- Motorista da carreta e o empresário que o contratou vão a júri popular por acidente na BR-116, em Teófilo Otoni (Minas Gerais), ocorrido em dezembro de 2024 que deixou 39 mortos.
- O caminhoneiro responde por homicídio qualificado; o empresário, por participação culposa em crime doloso, conforme o juiz da 1ª Vara Criminal da comarca.

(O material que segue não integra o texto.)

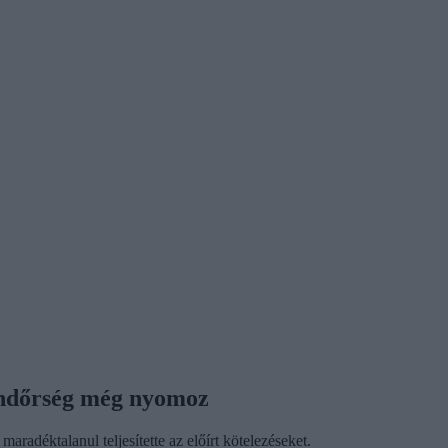
rendőrség még nyomoz
aradéktalanul teljesítette az előírt kötelezéseket.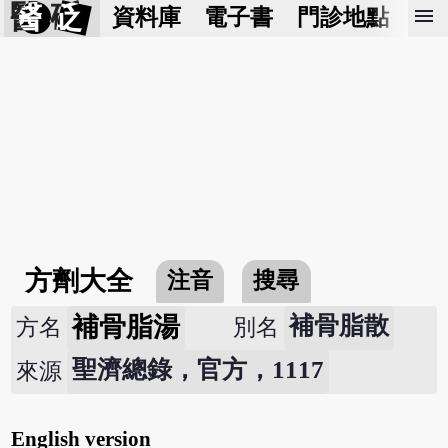
醫 砭
menu
資料庫
電子書
門診地點
預
方劑大全
注音
搜尋
補骨脂湯
補骨脂散
方名
別名
聖濟總錄，官方，1117
來源
English version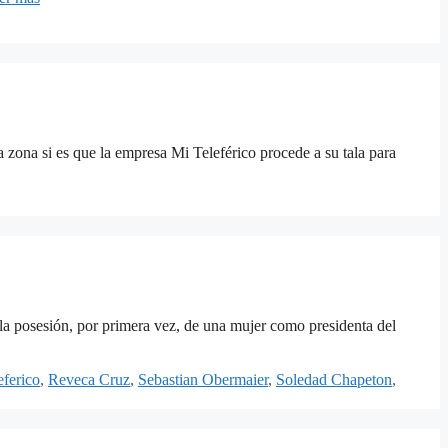
a zona si es que la empresa Mi Teleférico procede a su tala para
 la posesión, por primera vez, de una mujer como presidenta del
ferico
,
Reveca Cruz
,
Sebastian Obermaier
,
Soledad Chapeton
,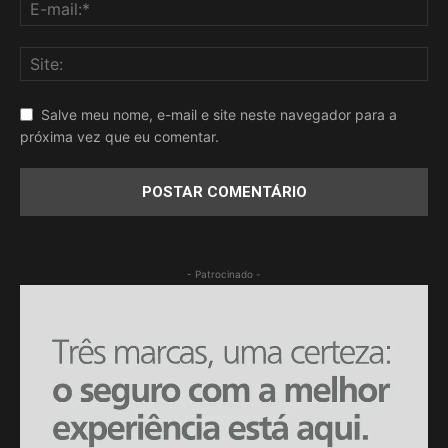
Salve meu nome, e-mail e site neste navegador para a
próxima vez que eu comentar.
- Patrocinado -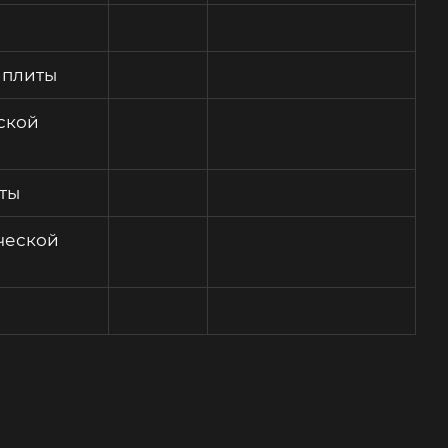
 плиты
ской
ты
ческой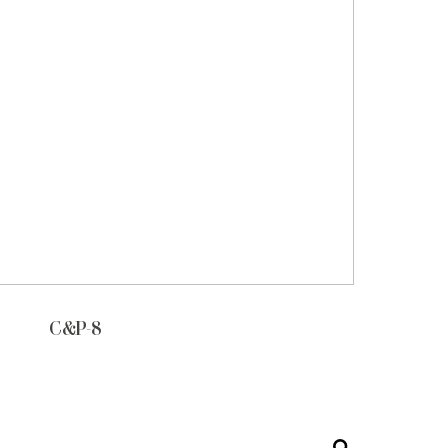
C&P-8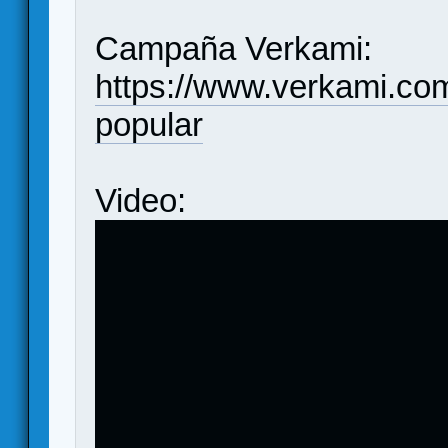
Campaña Verkami:
https://www.verkami.com
popular
Video: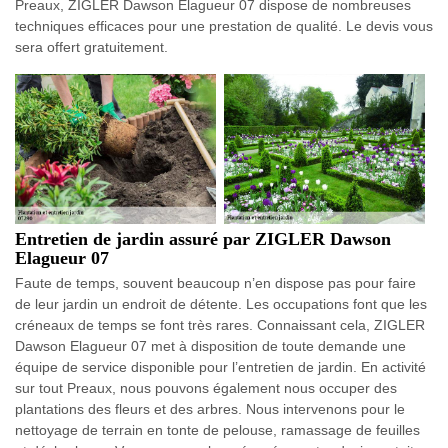
Preaux, ZIGLER Dawson Elagueur 07 dispose de nombreuses
techniques efficaces pour une prestation de qualité. Le devis vous
sera offert gratuitement.
Entretien de jardin assuré par ZIGLER Dawson
Elagueur 07
Faute de temps, souvent beaucoup n’en dispose pas pour faire
de leur jardin un endroit de détente. Les occupations font que les
créneaux de temps se font très rares. Connaissant cela, ZIGLER
Dawson Elagueur 07 met à disposition de toute demande une
équipe de service disponible pour l’entretien de jardin. En activité
sur tout Preaux, nous pouvons également nous occuper des
plantations des fleurs et des arbres. Nous intervenons pour le
nettoyage de terrain en tonte de pelouse, ramassage de feuilles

- A decisão foi tomada pelo juiz Danilo de Mello Ferraz, que apontou indícios de autoria e materialidade, incluindo velocidade excessiva e carga incompatível com o trecho.
- Ambos serão julgados no mesmo momento pelo júri popular; o caminhoneiro continua com a prisão preventiva mantida.
- O acidente envolveu colisão frontal entre uma carreta carregada de blocos de granito e um ônibus, deixando feridos entre os passageiros.
Foi decidido pela Justiça de Minas Gerais que o motorista da carreta e o empresário que o contratou irão a júri popular pela morte de 39 pessoas em um acidente ocorrido em dezembro de 2024 na BR-116, no município de Teófilo Otoni, interior do estado. O acidente envolveu uma colisão frontal entre uma carreta que transportava blocos de granito e um ônibus, resultando em 39 vítimas entre adultos e crianças.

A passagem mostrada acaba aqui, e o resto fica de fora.